▶ Description of the task:
Copy all records precisely, apart from the pictures.
---- Material for the task
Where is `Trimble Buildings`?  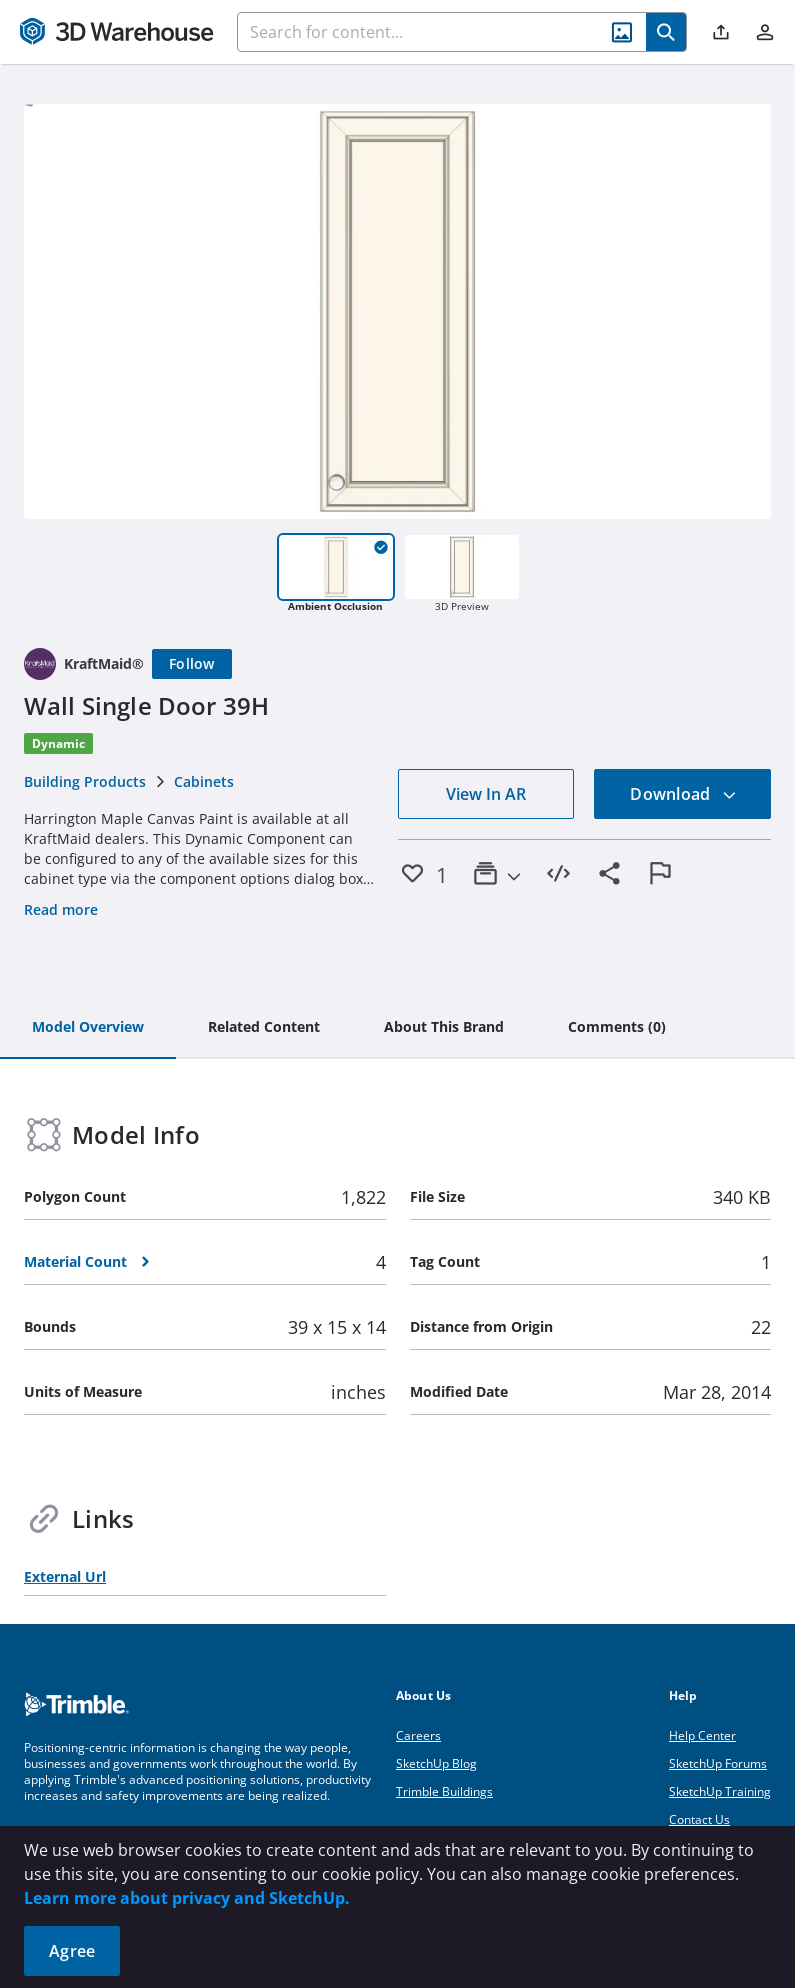
Trimble Buildings is located at coordinates (444, 1791).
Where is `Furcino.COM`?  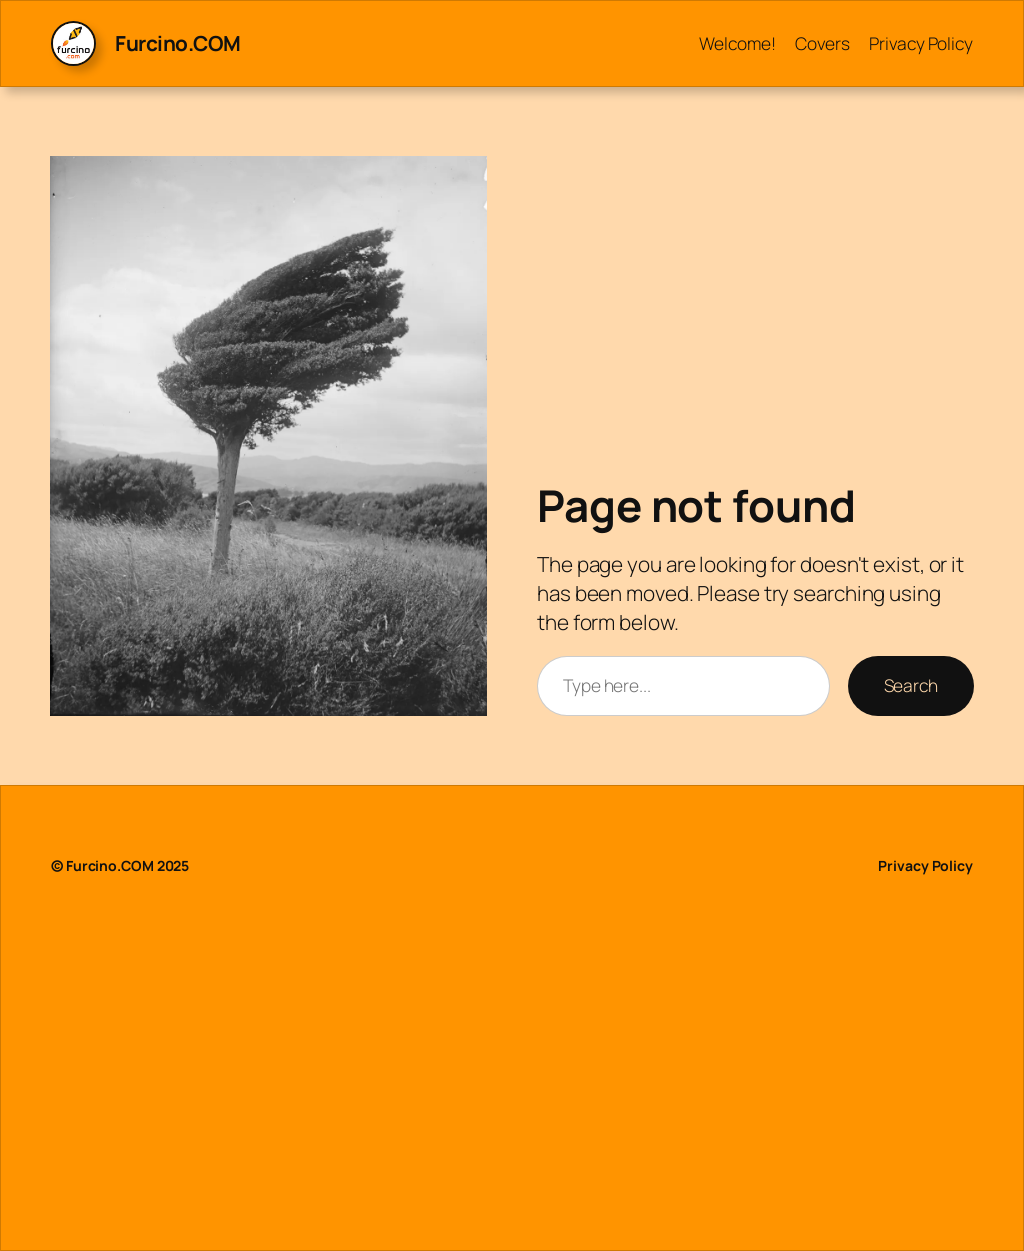
Furcino.COM is located at coordinates (178, 43).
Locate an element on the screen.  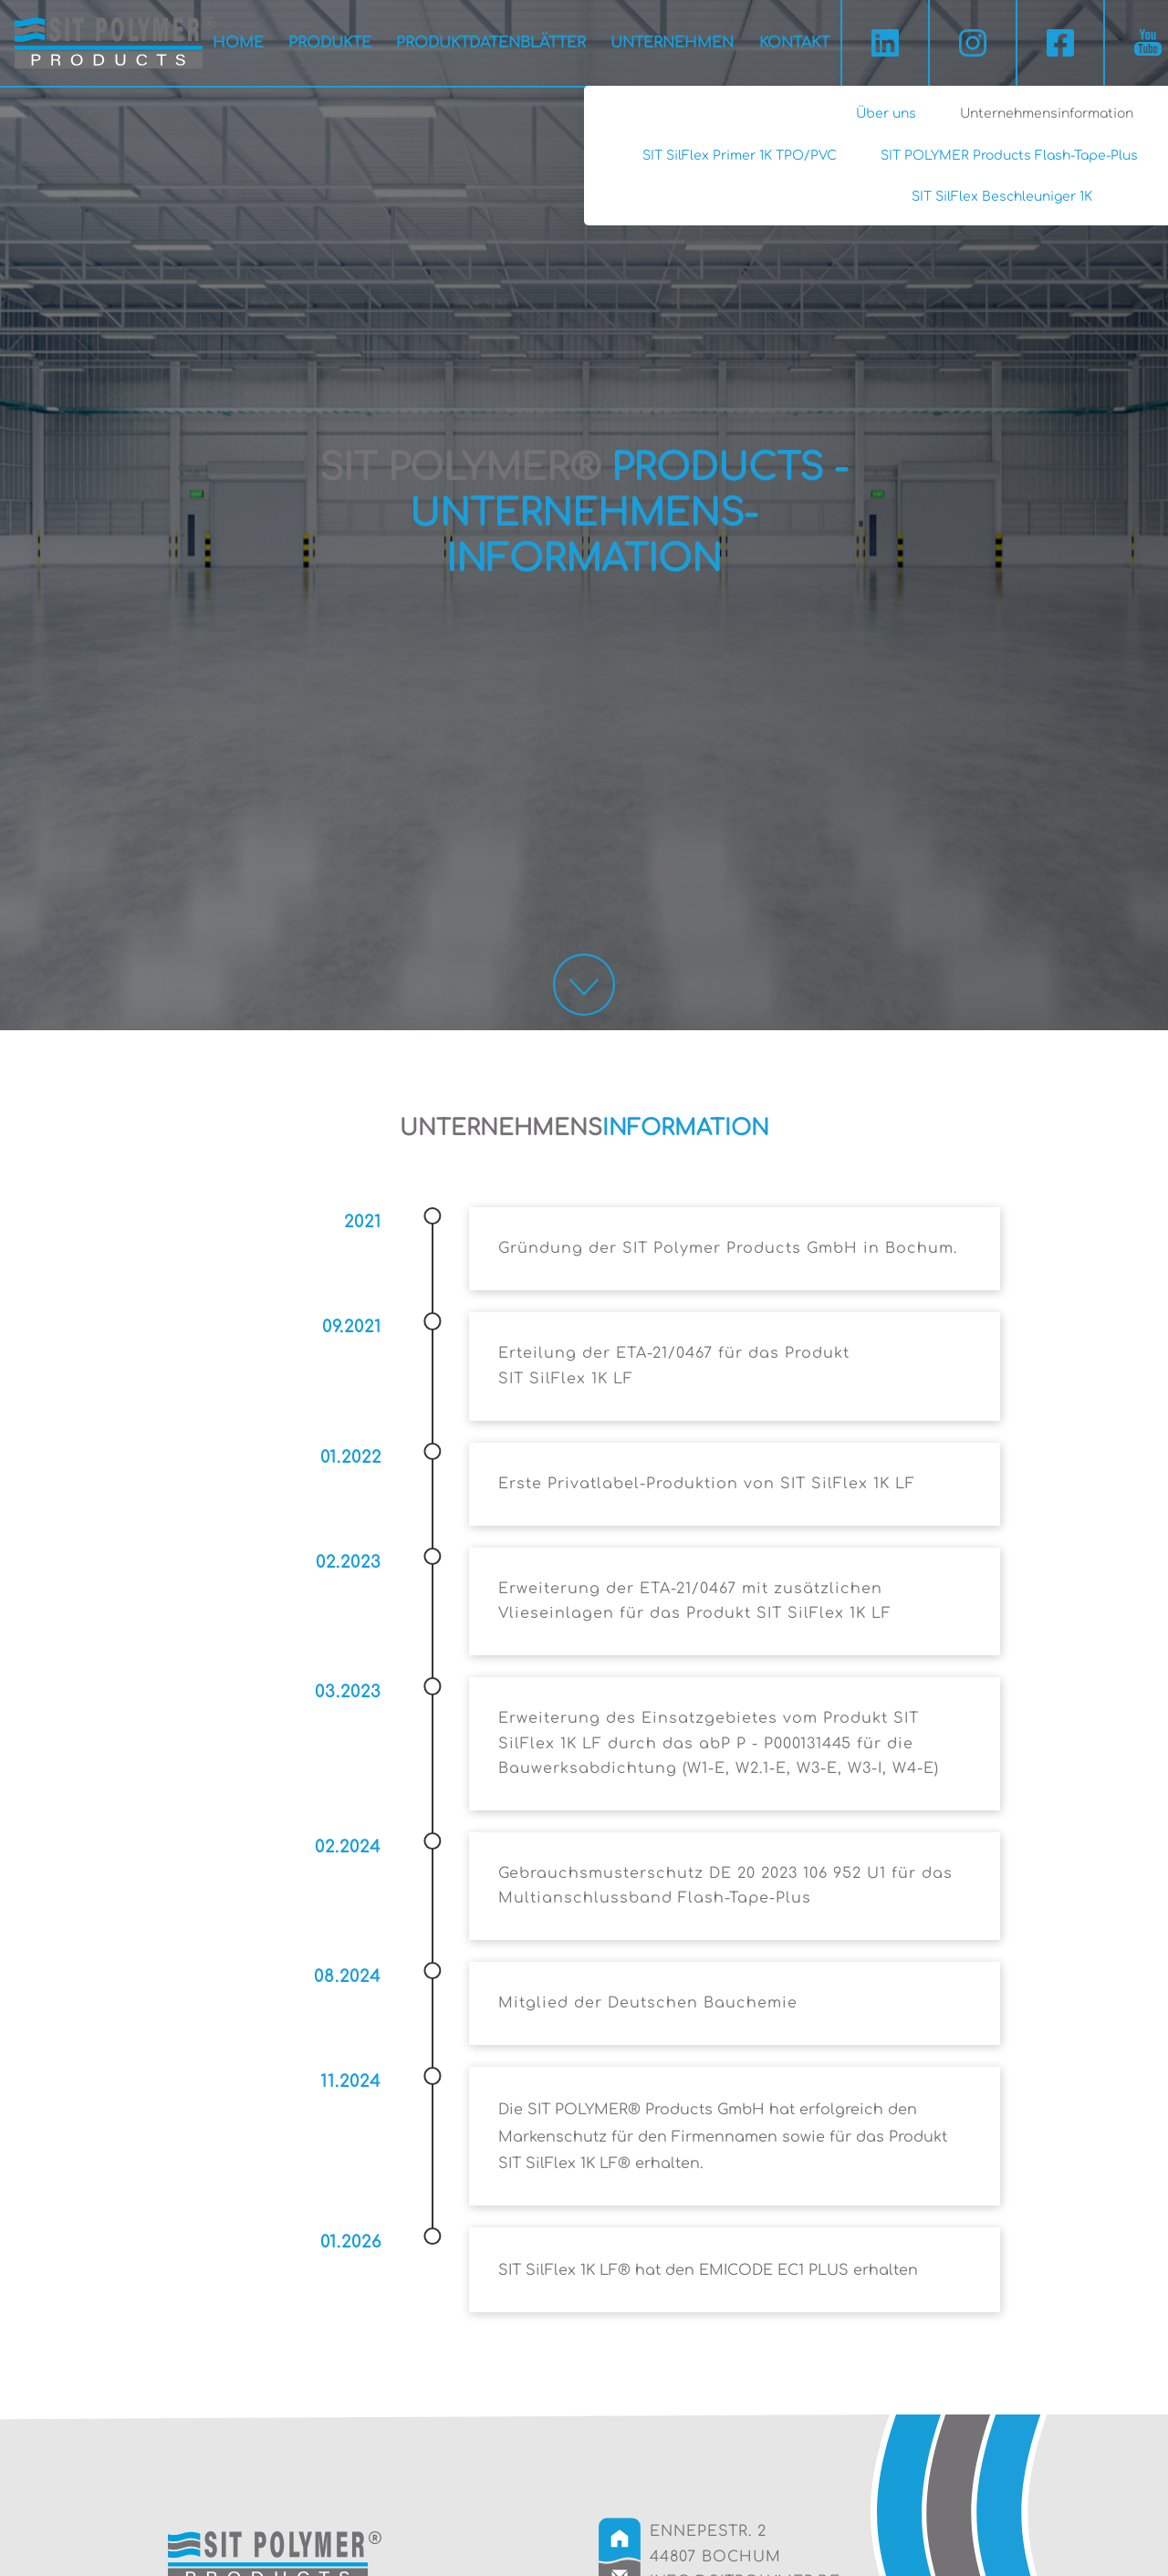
--------
▶ Reply:
Where is `Trimble Buildings`?  
Trimble Buildings is located at coordinates (444, 1791).
Where is `Furcino.COM`?  
Furcino.COM is located at coordinates (178, 43).
Locate an element on the screen.  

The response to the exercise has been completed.